Она схватила мальчишку за руку и потащила к выходу из церкви под осуждающе-сочувствующими взглядами прихожан. Через минуту нарушитель спокойствия был выдворен за пределы святилища, и внутри вновь воцарилось согласие и покой.

Священник издал едва слышный вздох облегчения и одарил присутствующих одной из своих теплейших улыбок.

— И мы, дети Его, должны быть такими, какими хочет видеть нас любящий Отец наш, — продолжил он, — ибо те, кто во грехе, не могут снискать награды Его...

* * *

Садовник выглянул в окно, поежился от утренней прохлады и решил, что накинуть плащ будет нелишне. До завтрака оставалось еще достаточно времени, чтобы все успеть, поэтому можно было особо не торопиться, а поработать с удовольствием. Он вышел из дома, вооружился косой и сперва принялся скашивать траву на лужайке, которая росла очень быстро, поэтому приходилось ежедневно ее подравнивать.

Закончив с этим, он прихватил кувшин и отправился к плодовым деревьям. Там он, как обычно, начал высматривать созревшие плоды и сшибать их косой, так как они росли довольно высоко. Упавшие плоды он подбирал, выжимал из них души в кувшин, а шкурки бросал под корни деревьев — перегнивая, те удобряли землю.

Hаполнив кувшин, садовник пошел в дом и оставил его на кухне. Вскоре к сосуду подошел повар, процедил содержимое, перелил отфильтрованный напиток в бокал, а остатки выплеснул в помойное ведро.
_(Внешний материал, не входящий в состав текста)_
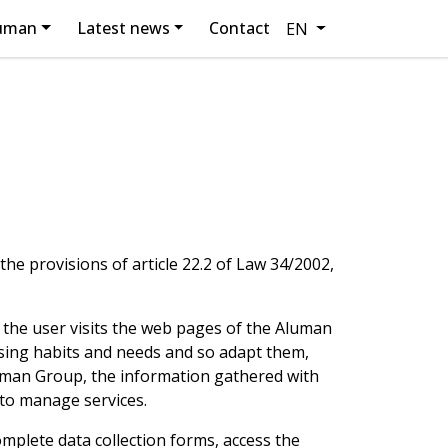
luman
Latest news
Contact
EN
he provisions of article 22.2 of Law 34/2002,
 the user visits the web pages of the Aluman
sing habits and needs and so adapt them,
Aluman Group, the information gathered with
 to manage services.
omplete data collection forms, access the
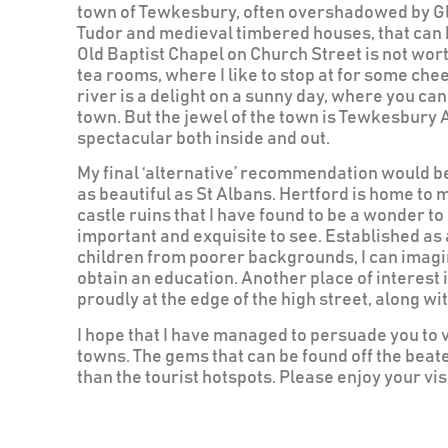
town of Tewkesbury, often overshadowed by G
Tudor and medieval timbered houses, that can b
Old Baptist Chapel on Church Street is not wor
tea rooms, where I like to stop at for some che
river is a delight on a sunny day, where you c
town. But the jewel of the town is Tewkesbury A
spectacular both inside and out.
My final ‘alternative’ recommendation would be 
as beautiful as St Albans. Hertford is home to 
castle ruins that I have found to be a wonder to 
important and exquisite to see. Established as 
children from poorer backgrounds, I can imagine
obtain an education. Another place of interest 
proudly at the edge of the high street, along w
I hope that I have managed to persuade you to 
towns. The gems that can be found off the beat
than the tourist hotspots. Please enjoy your visi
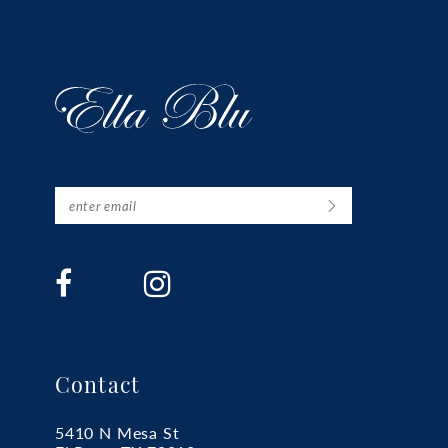
Contact
5410 N Mesa St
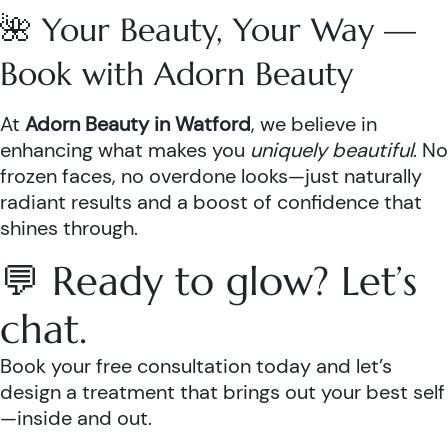
🌺 Your Beauty, Your Way —
Book with Adorn Beauty
At
Adorn Beauty in Watford
, we believe in
enhancing what makes you
uniquely beautiful
. No
frozen faces, no overdone looks—just naturally
radiant results and a boost of confidence that
shines through.
💬 Ready to glow? Let’s
chat.
Book your free consultation today and let’s
design a treatment that brings out your best self
—inside and out.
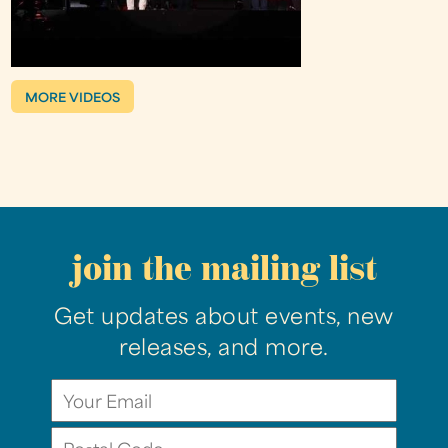
MORE VIDEOS
join the mailing list
Get updates about events, new
releases, and more.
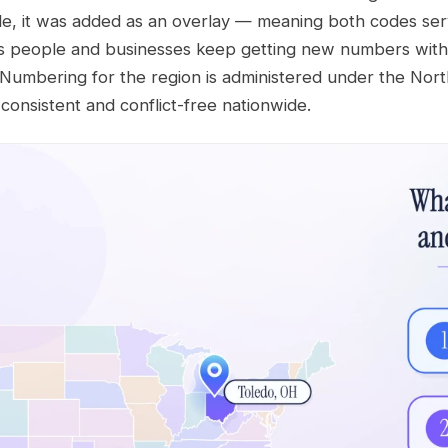
de, it was added as an overlay — meaning both codes ser
s people and businesses keep getting new numbers with
. Numbering for the region is administered under the N
onsistent and conflict-free nationwide.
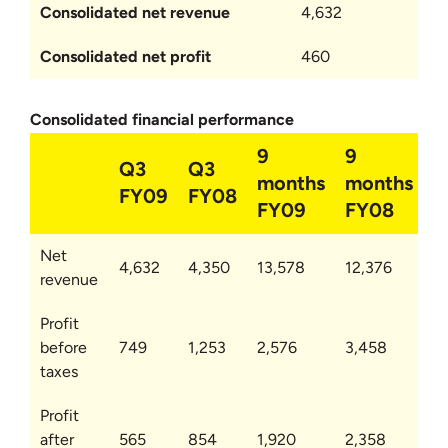
Consolidated net revenue
4,632
Consolidated net profit
460
Consolidated financial performance
9
9
Q3
Q3
months
months
FY09
FY08
FY09
FY08
Net
4,632
4,350
13,578
12,376
revenue
Profit
before
749
1,253
2,576
3,458
taxes
Profit
after
565
854
1,920
2,358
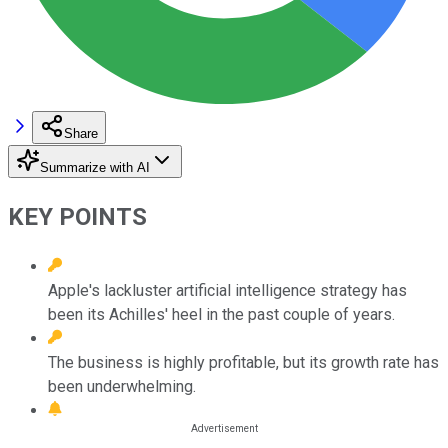
Share
Summarize with AI
KEY POINTS
Apple's lackluster artificial intelligence strategy has
been its Achilles' heel in the past couple of years.
The business is highly profitable, but its growth rate has
been underwhelming.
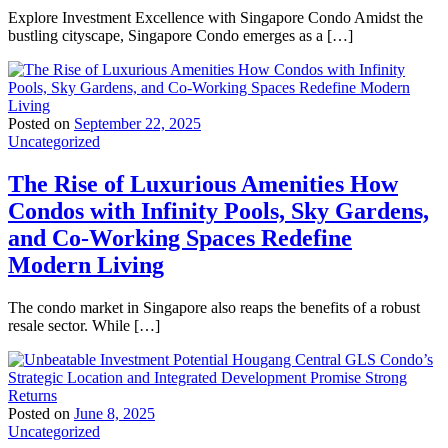
Explore Investment Excellence with Singapore Condo Amidst the
bustling cityscape, Singapore Condo emerges as a […]
Posted on
September 22, 2025
Uncategorized
The Rise of Luxurious Amenities How
Condos with Infinity Pools, Sky Gardens,
and Co-Working Spaces Redefine
Modern Living
The condo market in Singapore also reaps the benefits of a robust
resale sector. While […]
Posted on
June 8, 2025
Uncategorized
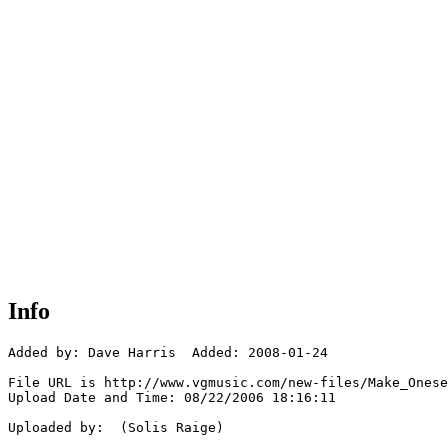
Info
Added by: Dave Harris  Added: 2008-01-24

File URL is http://www.vgmusic.com/new-files/Make_Onese
Upload Date and Time: 08/22/2006 18:16:11

Uploaded by:  (Solis Raige)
Взглянув на часы, он подхватил поднос с бокалом, вышел из кухни и направился вдоль по коридору. Остановившись возле одной двери, он постучал.

— Петр? — спросил сонный голос.

— Да, Господин, — ответил Петр. — Ваш завтрак.

— А-а... заходи-заходи..., — обладатель голоса, видимо еще не совсем проснулся.

Петр вошел в спальню и поставил поднос на столик возле кровати.

— Приятного аппетита, Господин.

Откланялся, вышел из комнаты и заспешил далее по своим делам.